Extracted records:
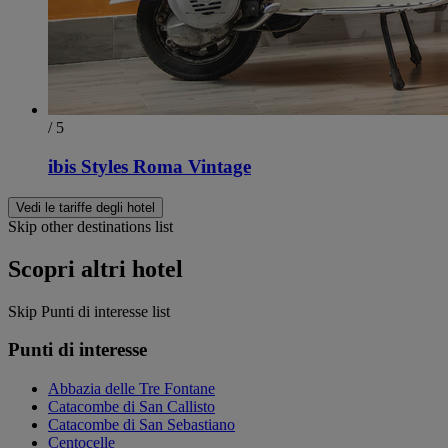
/ 5
ibis Styles Roma Vintage
Vedi le tariffe degli hotel
Skip other destinations list
Scopri altri hotel
Skip Punti di interesse list
Punti di interesse
Abbazia delle Tre Fontane
Catacombe di San Callisto
Catacombe di San Sebastiano
Centocelle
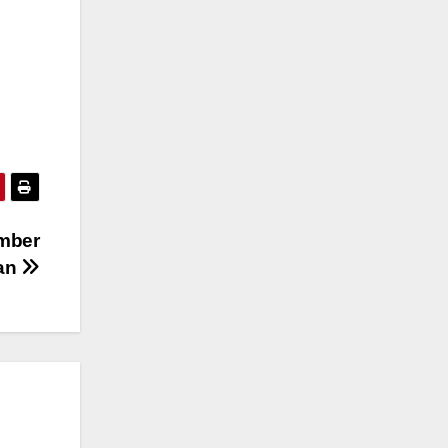
ember
an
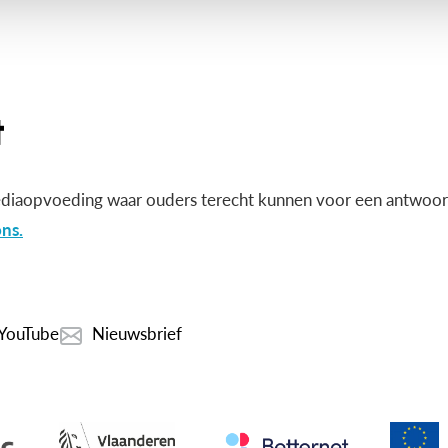
diaopvoeding waar ouders terecht kunnen voor een antwoord
ns.
YouTube
Nieuwsbrief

*Your instructions*:
Every entry must be transcribed exactly. Pictures do not belong in the copy.

*Result of this exercise*:
/ 5
ibis Styles Roma Vintage
Vedi le tariffe degli hotel
Skip other destinations list
Scopri altri hotel
Skip Punti di interesse list
Punti di interesse
Abbazia delle Tre Fontane
Catacombe di San Callisto
Catacombe di San Sebastiano
Centocelle
ember
an
diaopvoeding waar ouders terecht kunnen voor een antwoord
ns.
YouTube
Nieuwsbrief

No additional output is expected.